On 4 February, three weeks before Russia invaded Ukraine, Vladimir Putin and Xi Jinping met for talks in Beijing and declared that their friendship had “no limits”. When the Russian and Chinese presidents meet again this week at a regional summit in Uzbekistan, the encounter will be scrutinised for signs that Xi is now distancing himself from Putin as Russian forces lose ground in Ukraine.
A volte-face is unlikely.
There are numerous reasons why Xi might have wished for Putin not to have launched his calamitous invasion of Ukraine. The conflict has caused global energy and food prices to spike, and has upended China’s plans to make Ukraine a key transit hub of the Belt and Road Initiative, Xi’s signature foreign policy project. The war has also strengthened Western unity and reinvigorated Nato, which has designated China a “systemic challenge”, as well as focusing attention in Washington on the need to accelerate arms sales to Taiwan, the self-governing island Beijing claims as its own. On 2 September the US announced more than $1 billion in new weapons sales to Taiwan, including anti-ship missiles and radar support.
None of this means that Xi will turn his back on Putin, whom he has called his “best and bosom friend”. The faster Russia’s offensive unravels, and the greater the domestic pressure Putin faces as a result, the more steadfast Xi is likely to be in his support. There are several reasons for this. First, Xi values Putin as an essential strategic partner in their shared, existential contest with the US and the US-led international order. Beijing would not welcome a humiliating military loss for Russia that could be viewed as a victory for Western unity, sanctions and armed aid, tactics that could later be used against China. When Li Zhanshu, one of China’s most senior officials, met Putin at an economic forum in Vladivostok on 7 September, he was reported to have praised his leadership, noting that Russia had not been “crushed by the severe sanctions of the United States and the West, but rather in a short period achieved stability and showed resilience”.
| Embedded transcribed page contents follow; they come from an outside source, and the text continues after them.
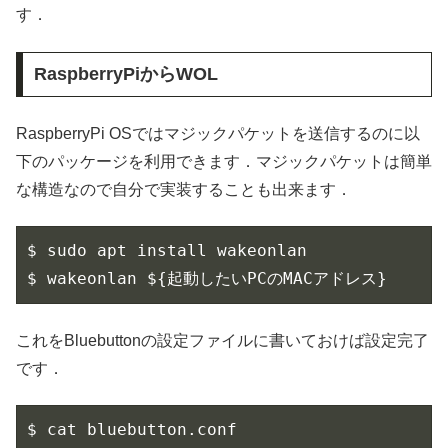
す．
RaspberryPiからWOL
RaspberryPi OSではマジックパケットを送信するのに以
下のパッケージを利用できます．マジックパケットは簡単
な構造なので自分で実装することも出来ます．
$ sudo apt install wakeonlan

$ wakeonlan ${起動したいPCのMACアドレス}
これをBluebuttonの設定ファイルに書いておけば設定完了
です．
$ cat bluebutton.conf
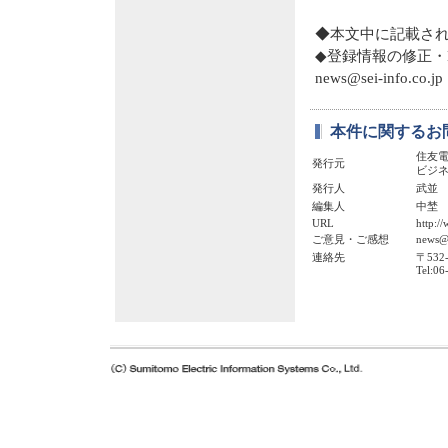
◆本文中に記載さ
◆登録情報の修正・
news@sei-info.co.jp
本件に関するお
住友
発行元
ビジ
発行人
武並
編集人
中埜
URL
http://
ご意見・ご感想
news@s
連絡先
〒53
Tel:0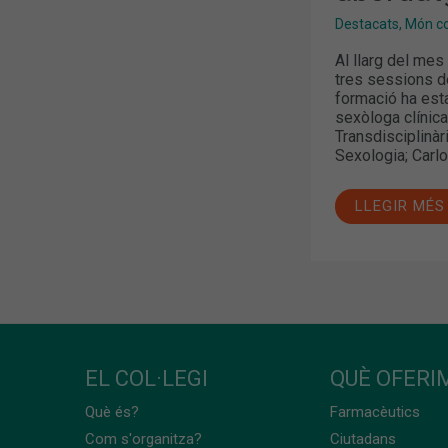
FARMÀCIA
Destacats
,
Món col
Al llarg del mes
tres sessions de
formació ha esta
sexòloga clínica
Transdisciplinàr
Sexologia; Carlo
LLEGIR MÉS
EL COL·LEGI
QUÈ OFERIM
Què és?
Farmacèutics
Com s'organitza?
Ciutadans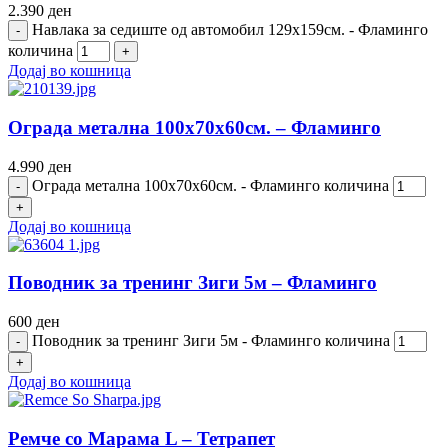
2.390
ден
Навлака за седиште од автомобил 129х159см. - Фламинго
количина
Додај во кошница
Ограда метална 100х70х60см. – Фламинго
4.990
ден
Ограда метална 100х70х60см. - Фламинго количина
Додај во кошница
Поводник за тренинг Зиги 5м – Фламинго
600
ден
Поводник за тренинг Зиги 5м - Фламинго количина
Додај во кошница
Ремче со Марама L – Тетрапет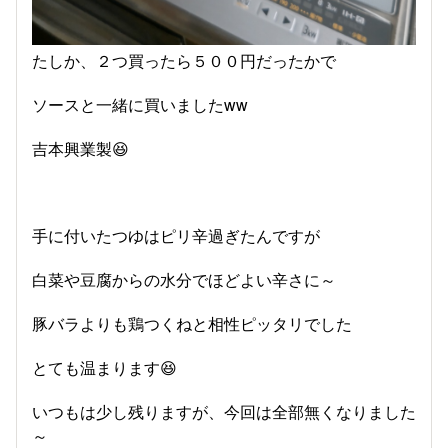
たしか、２つ買ったら５００円だったかで
ソースと一緒に買いましたww
吉本興業製😆
手に付いたつゆはピリ辛過ぎたんですが
白菜や豆腐からの水分でほどよい辛さに～
豚バラよりも鶏つくねと相性ピッタリでした
とても温まります😆
いつもは少し残りますが、今回は全部無くなりました
～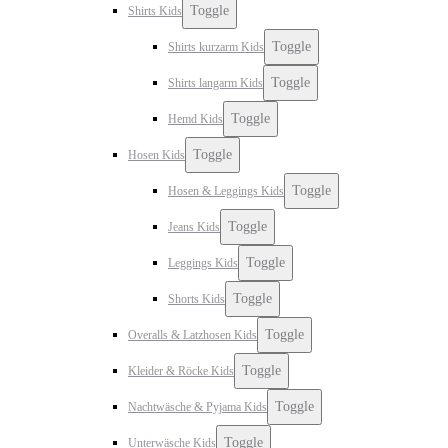
Toggle
Shirts Kids
Toggle
Shirts kurzarm Kids
Toggle
Shirts langarm Kids
Toggle
Hemd Kids
Toggle
Hosen Kids
Toggle
Hosen & Leggings Kids
Toggle
Jeans Kids
Toggle
Leggings Kids
Toggle
Shorts Kids
Toggle
Overalls & Latzhosen Kids
Toggle
Kleider & Röcke Kids
Toggle
Nachtwäsche & Pyjama Kids
Toggle
Unterwäsche Kids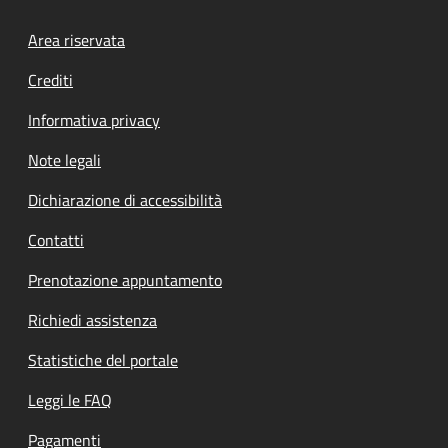
Footer menu
Area riservata
Crediti
Informativa privacy
Note legali
Dichiarazione di accessibilità
Contatti
Prenotazione appuntamento
Richiedi assistenza
Statistiche del portale
Leggi le FAQ
Pagamenti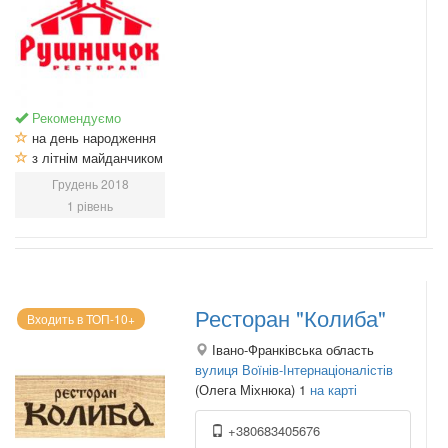
Рекомендуємо
на день народження
з літнім майданчиком
Грудень 2018
1 рівень
Ресторан "Колиба"
Входить в ТОП-10+
Івано-Франківська область
вулиця Воїнів-Інтернаціоналістів
(Олега Міхнюка) 1
на карті
+380683405676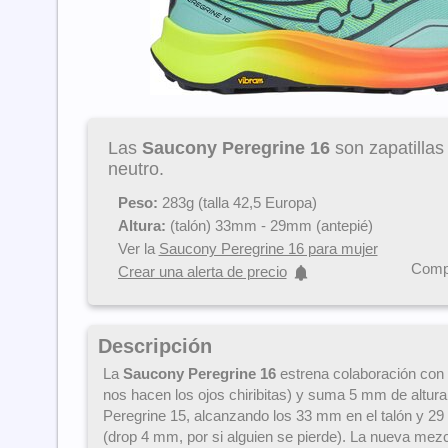
Las
Saucony Peregrine 16
son zapatillas 
neutro.
Peso:
283g (talla 42,5 Europa)
Altura:
(talón) 33mm - 29mm (antepié)
Ver la
Saucony Peregrine 16 para mujer
Compa
Crear una alerta de precio
Descripción
La
Saucony Peregrine 16
estrena colaboración con 
nos hacen los ojos chiribitas) y suma 5 mm de altura
Peregrine 15, alcanzando los 33 mm en el talón y 29
(drop 4 mm, por si alguien se pierde). La nueva me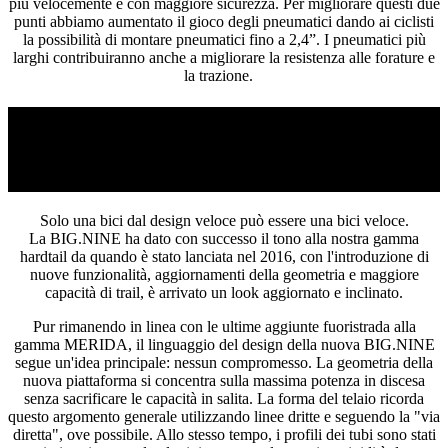
più velocemente e con maggiore sicurezza. Per migliorare questi due
punti abbiamo aumentato il gioco degli pneumatici dando ai ciclisti
la possibilità di montare pneumatici fino a 2,4”. I pneumatici più
larghi contribuiranno anche a migliorare la resistenza alle forature e
la trazione.
R&D FOCUS
DESIGN PENSATO PER LA BICI
Solo una bici dal design veloce può essere una bici veloce.
La BIG.NINE ha dato con successo il tono alla nostra gamma
hardtail da quando è stato lanciata nel 2016, con l'introduzione di
nuove funzionalità, aggiornamenti della geometria e maggiore
capacità di trail, è arrivato un look aggiornato e inclinato.
Pur rimanendo in linea con le ultime aggiunte fuoristrada alla
gamma MERIDA, il linguaggio del design della nuova BIG.NINE
segue un'idea principale: nessun compromesso. La geometria della
nuova piattaforma si concentra sulla massima potenza in discesa
senza sacrificare le capacità in salita. La forma del telaio ricorda
questo argomento generale utilizzando linee dritte e seguendo la "via
diretta", ove possibile. Allo stesso tempo, i profili dei tubi sono stati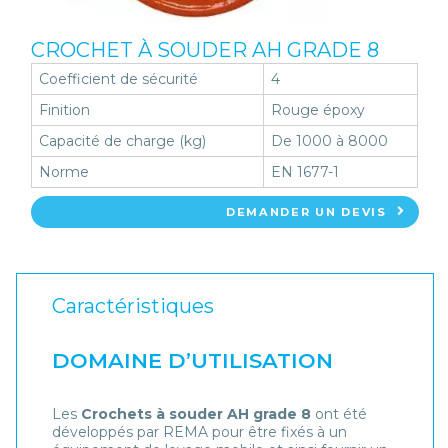
CROCHET À SOUDER AH GRADE 8
Coefficient de sécurité
4
Finition
Rouge époxy
Capacité de charge (kg)
De 1000 à 8000
Norme
EN 1677-1
DEMANDER UN DEVIS
Caractéristiques
DOMAINE D’UTILISATION
Les
Crochets à souder AH grade 8
ont été
développés par REMA pour être fixés à un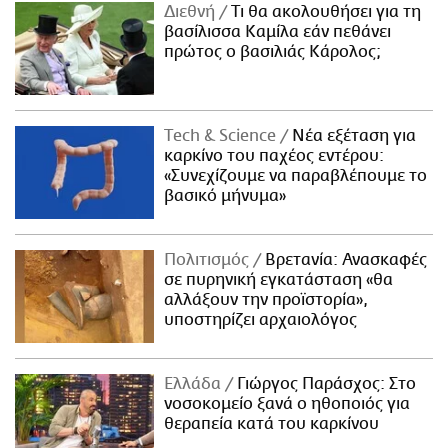
Διεθνή
Τι θα ακολουθήσει για τη
βασίλισσα Καμίλα εάν πεθάνει
πρώτος ο βασιλιάς Κάρολος;
Τech & Science
Νέα εξέταση για
καρκίνο του παχέος εντέρου:
«Συνεχίζουμε να παραβλέπουμε το
βασικό μήνυμα»
Πολιτισμός
Βρετανία: Ανασκαφές
σε πυρηνική εγκατάσταση «θα
αλλάξουν την προϊστορία»,
υποστηρίζει αρχαιολόγος
Ελλάδα
Γιώργος Παράσχος: Στο
νοσοκομείο ξανά ο ηθοποιός για
θεραπεία κατά του καρκίνου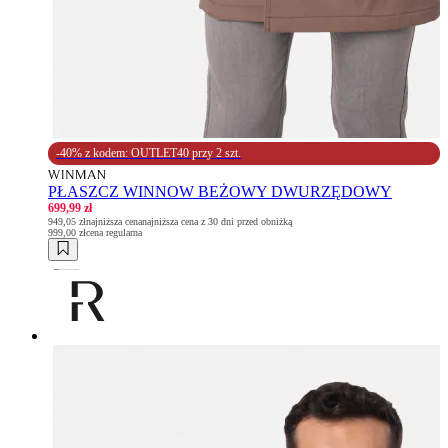
-40% z kodem: OUTLET40 przy 2 szt.
PŁASZCZ WINNOW BEŻOWY DWURZĘDOWY
699,99 zł
949,05 zł
najniższa cena
najniższa cena z 30 dni przed obniżką
999,00 zł
cena regularna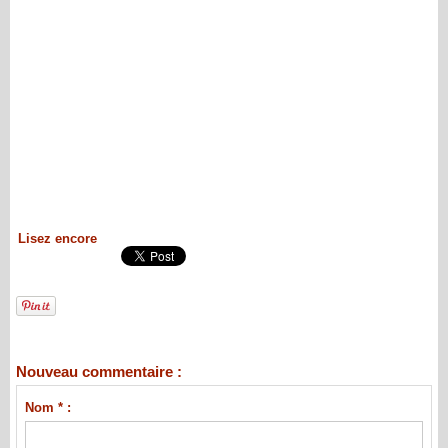
Lisez encore
Nouveau commentaire :
Nom * :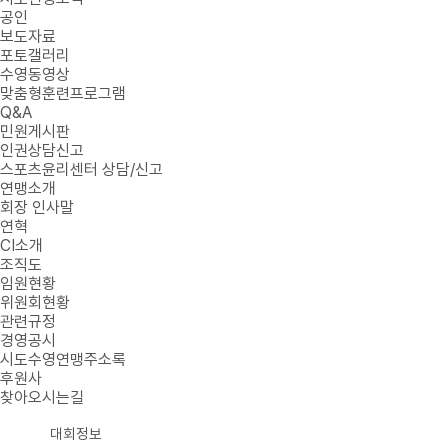
공인
보도자료
포토갤러리
수영동영상
맞춤형훈련프로그램
Q&A
민원게시판
인권상담신고
스포츠윤리센터 상담/신고
연맹소개
회장 인사말
연혁
CI소개
조직도
임원현황
위원회현황
관련규정
경영공시
시도수영연맹주소록
후원사
찾아오시는길
대회정보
[See also: Where does Putin go from here?]
Then, there is the complementary, if increasingly unequal, economic relationship between the two countries. Russia provides a reliable source of energy and advanced weaponry to China, while China provides an essential stream of revenue for Russia. In February, during Putin’s visit to Beijing, the two countries signed a 30-year contract for Russia to supply natural gas to China (although by Putin’s own admission Beijing negotiated hard on gas prices). Work on a second pipeline via Mongolia is reportedly due to begin in 2024, carrying gas from Siberian fields that have previously been used to supply European customers to China. But it will take at least another six years before the pipeline is operational and China’s slowing economy is unlikely to fully compensate for the loss of sales to Europe.
While the balance of trade between the two countries has become lopsided, with Russia accounting for just 2 per cent of China’s overall trade in 2020 (compared with at least 18 percent the other way around), both countries have a strong incentive to manage any frictions that arise from this growing asymmetry. They also both benefit from maintaining good relations along their 4,200km border and being able to focus their attention and their forces on territorial disputes elsewhere. Neither country would welcome a return to the deadly border clashes that took place between China and the Soviet Union in 1969, in which dozens of troops on both sides are thought to have been killed.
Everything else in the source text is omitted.